Kenny is the editor and originator of The Press Gang, Tales from the Glory Days of Irish Newspapers (New Island Books). Press Gang features, for the first time, fifty-five former Irish Press writers and editors celebrating the paper's glory days, from the 1950s to its closure in May 1995.

He was originator and compiler of the 'Trib' which was launched in mid-July 2011. The Trib: Highlights from the Sunday Tribune, Vol I is a collection of articles chosen by the newspaper's writers.

He was also author and co-originator of the Inish Turk Beg Brilliant Irish Series which was released globally in January 2011 by Warner Music. The Brilliant Irish Series is a book and CD set charting the history of Ireland's traditional instruments. The first instalment, The Brilliant Irish Flute, features The Lord of the Rings soloist, Alan Doherty and is produced by composer and former Kíla member, Lance Hogan. It also contains written contributions from Jim Kerr, Matt Molloy, Barry Devlin, Moya Brennan and Kevin Godley.In 2014, he co-wrote "Anni's Lullaby", the theme song of Italian-Irish thriller film House of Shadows with Hogan.

In June 2026, Kenny released his first solo single, Light of Day https://open.spotify.com/album/7z9XK4ntN8iNtJg8Mh6k50. Self-produced and mastered, it features Kenny on vocals, playing all the instruments. It drew praise from Oasis' Bonehead among others.

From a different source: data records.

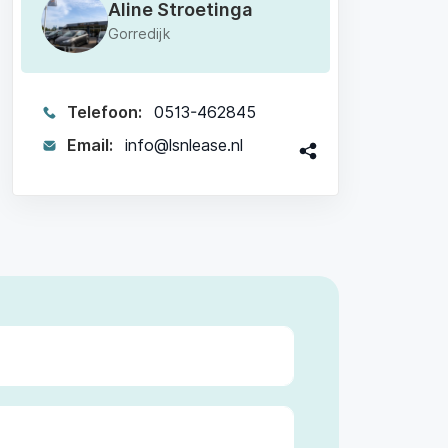
Aline Stroetinga
Gorredijk
Telefoon:
0513-462845
Email:
info@lsnlease.nl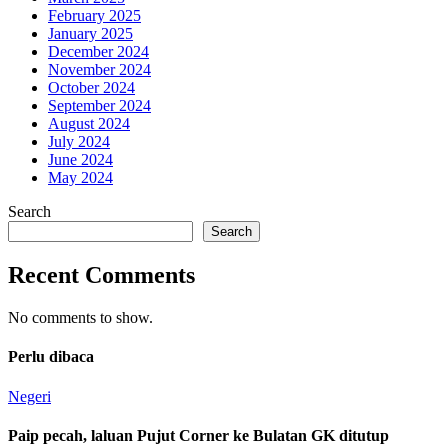
February 2025
January 2025
December 2024
November 2024
October 2024
September 2024
August 2024
July 2024
June 2024
May 2024
Search
Search
Recent Comments
No comments to show.
Perlu dibaca
Negeri
Paip pecah, laluan Pujut Corner ke Bulatan GK ditutup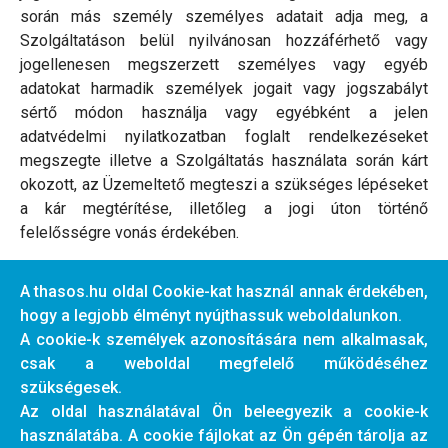
során más személy személyes adatait adja meg, a
Szolgáltatáson belül nyilvánosan hozzáférhető vagy
jogellenesen megszerzett személyes vagy egyéb
adatokat harmadik személyek jogait vagy jogszabályt
sértő módon használja vagy egyébként a jelen
adatvédelmi nyilatkozatban foglalt rendelkezéseket
megszegte illetve a Szolgáltatás használata során kárt
okozott, az Üzemeltető megteszi a szükséges lépéseket
a kár megtérítése, illetőleg a jogi úton történő
felelősségre vonás érdekében.
6.3 Módosítás
A thasos.hu oldal Cookie-kat használ annak érdekében,
Az Üzemeltető fenntartja a jogot a jelen adatvédelmi
hogy a legjobb élményt nyújthassuk weboldalunkon.
nyilatkozat módosítására. Módosítás esetében az
A cookie-k személyek azonosítására nem alkalmasak,
Üzemeltető a módosított nyilatkozatot elérhetővé teszi a
csak a weboldal megfelelő működéséhez
Szolgáltatás nyitóoldalán.
szükségesek.
Az oldal használatával Ön beleegyezik a cookie-k
használatába. A cookie fájlokat az Ön gépén tárolja az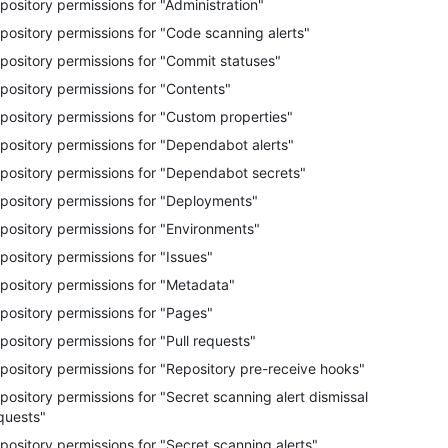
pository permissions for "Administration"
pository permissions for "Code scanning alerts"
pository permissions for "Commit statuses"
pository permissions for "Contents"
pository permissions for "Custom properties"
pository permissions for "Dependabot alerts"
pository permissions for "Dependabot secrets"
pository permissions for "Deployments"
pository permissions for "Environments"
pository permissions for "Issues"
pository permissions for "Metadata"
pository permissions for "Pages"
pository permissions for "Pull requests"
pository permissions for "Repository pre-receive hooks"
pository permissions for "Secret scanning alert dismissal
quests"
pository permissions for "Secret scanning alerts"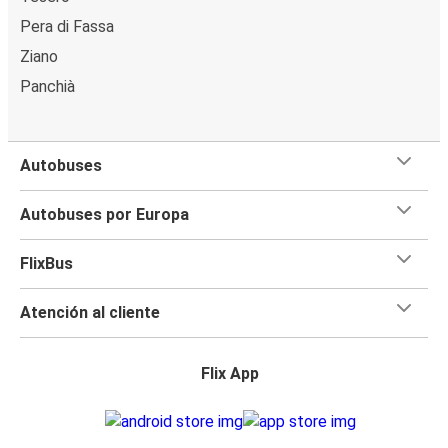
Pera di Fassa
Ziano
Panchià
Autobuses
Autobuses por Europa
FlixBus
Atención al cliente
Flix App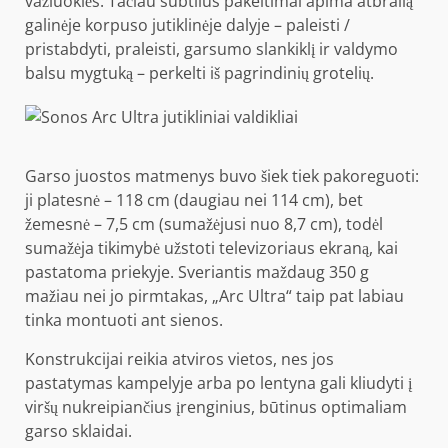
važiuoklės. Tačiau subtilūs pakeitimai apima atbrailą
galinėje korpuso jutiklinėje dalyje – paleisti /
pristabdyti, praleisti, garsumo slankiklį ir valdymo
balsu mygtuką – perkelti iš pagrindinių grotelių.
Garso juostos matmenys buvo šiek tiek pakoreguoti:
ji platesnė – 118 cm (daugiau nei 114 cm), bet
žemesnė – 7,5 cm (sumažėjusi nuo 8,7 cm), todėl
sumažėja tikimybė užstoti televizoriaus ekraną, kai
pastatoma priekyje. Sveriantis maždaug 350 g
mažiau nei jo pirmtakas, „Arc Ultra“ taip pat labiau
tinka montuoti ant sienos.
Konstrukcijai reikia atviros vietos, nes jos
pastatymas kampelyje arba po lentyna gali kliudyti į
viršų nukreipiančius įrenginius, būtinus optimaliam
garso sklaidai.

Kenny was the host of around-Ireland travel series, Kenny Wild, on Irish TV (Sky 191). The show featured Kenny travelling the Wild Atlantic Way, meeting unusual people and taking part in various challenges outside of his comfort zone (coasteering, dancing in a Riverdance-style show, and playing Gaelic football).

In 2011, Kenny hosted UNESCO City of Literature's inaugural Great Writing, Great Places event in the Deanery of St Patrick's Cathedral, Dublin, with author Brian Keenan and the former governor of Mountjoy Jail, John Lonergan. He has hosted Dublin City's Libraries Readers Day since 2011 and is a regular interviewer/MC at Waterford, Dublin, Mountains to the Sea, and Dalkey Book Festivals.

He was a weekly columnist on RTÉ's The Daily Show and TV3's Morning Show with Sybil and Martin for several seasons (both now finished airing) and is a regular contributor to documentaries and discussions on Irish television and radio.

Kenny has worked in various writing and senior editorial roles for The Irish Press, The XPress, Evening Press, Evening News, RTÉ television news and Independent Newspapers. He was Acting Deputy Editor of the Evening Herald from 2005 to 2007, before joining the Sunday Tribune as associate editor and news opinion columnist. He has written news, lifestyle and opinion-based features for a wide variety of newspapers, including the Irish Times, the Sunday Times, the Irish Examiner and the Sunday Independent newspapers.
He has worked on the Irish Daily Mail since August 2017.